Start of MATERIAL TO PROCESS
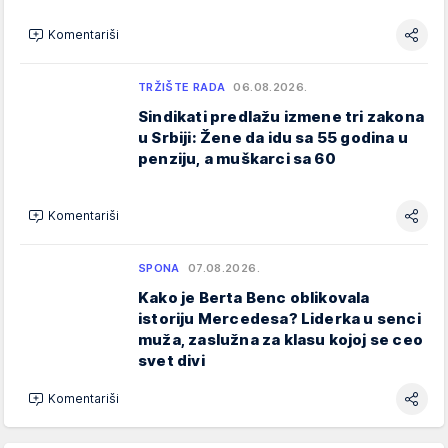
Komentariši
TRŽIŠTE RADA
06.08.2026.
Sindikati predlažu izmene tri zakona
u Srbiji: Žene da idu sa 55 godina u
penziju, a muškarci sa 60
Komentariši
SPONA
07.08.2026.
Kako je Berta Benc oblikovala
istoriju Mercedesa? Liderka u senci
muža, zaslužna za klasu kojoj se ceo
svet divi
Komentariši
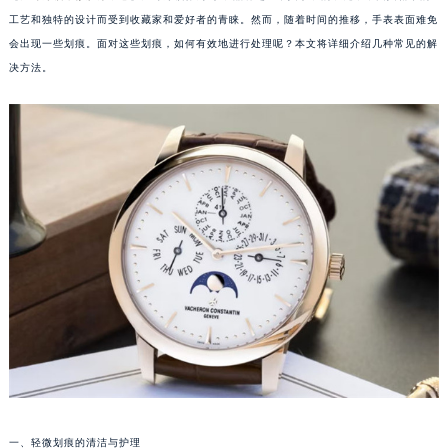
工艺和独特的设计而受到收藏家和爱好者的青睐。然而，随着时间的推移，手表表面难免
会出现一些划痕。面对这些划痕，如何有效地进行处理呢？本文将详细介绍几种常见的解
决方法。
一、轻微划痕的清洁与护理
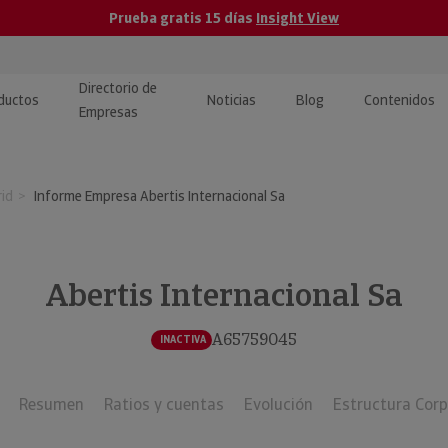
Prueba gratis 15 días
Insight View
Directorio de
ductos
Noticias
Blog
Contenidos
Empresas
caPro · Análisis de datos
eos: presentación de
ormación empresas
id
Informe Empresa Abertis Internacional Sa
ancieros
ducto y tutoriales
ormación Pública
 · Integración de Datos para
cionario Económico
M y ERP
Abertis Internacional Sa
ormación Investigada
llect · Recuperación de
A65759045
INACTIVA
uda
Resumen
Ratios y cuentas
Evolución
Estructura Corp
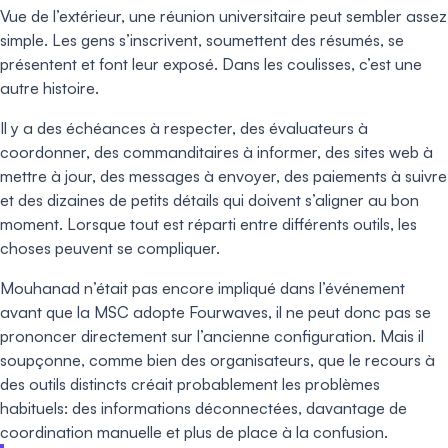
Vue de l’extérieur, une réunion universitaire peut sembler assez
simple. Les gens s’inscrivent, soumettent des résumés, se
présentent et font leur exposé. Dans les coulisses, c’est une
autre histoire.
Il y a des échéances à respecter, des évaluateurs à
coordonner, des commanditaires à informer, des sites web à
mettre à jour, des messages à envoyer, des paiements à suivre
et des dizaines de petits détails qui doivent s’aligner au bon
moment. Lorsque tout est réparti entre différents outils, les
choses peuvent se compliquer.
Mouhanad n’était pas encore impliqué dans l’événement
avant que la MSC adopte Fourwaves, il ne peut donc pas se
prononcer directement sur l’ancienne configuration. Mais il
soupçonne, comme bien des organisateurs, que le recours à
des outils distincts créait probablement les problèmes
habituels: des informations déconnectées, davantage de
coordination manuelle et plus de place à la confusion.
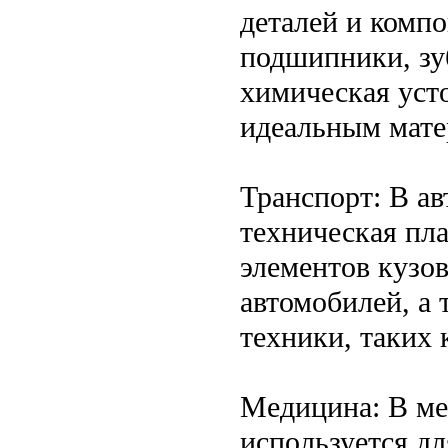
деталей и компо
подшипники, зуб
химическая уст
идеальным мате
Транспорт: В а
техническая пл
элементов кузов
автомобилей, а 
техники, таких 
Медицина: В ме
используется д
End of MATERIAL TO PROCESS
Find the line with "penziju, a muškarci sa 60" in the data above, and from there retype each line exactly through the line with "caPro · Análisis de datos", skipping the pictures along the way.

penziju, a muškarci sa 60
Komentariši
SPONA
07.08.2026.
Kako je Berta Benc oblikovala
istoriju Mercedesa? Liderka u senci
muža, zaslužna za klasu kojoj se ceo
svet divi
Komentariši
工艺和独特的设计而受到收藏家和爱好者的青睐。然而，随着时间的推移，手表表面难免
会出现一些划痕。面对这些划痕，如何有效地进行处理呢？本文将详细介绍几种常见的解
决方法。
一、轻微划痕的清洁与护理
Prueba gratis 15 días
Insight View
Directorio de
ductos
Noticias
Blog
Contenidos
Empresas
caPro · Análisis de datos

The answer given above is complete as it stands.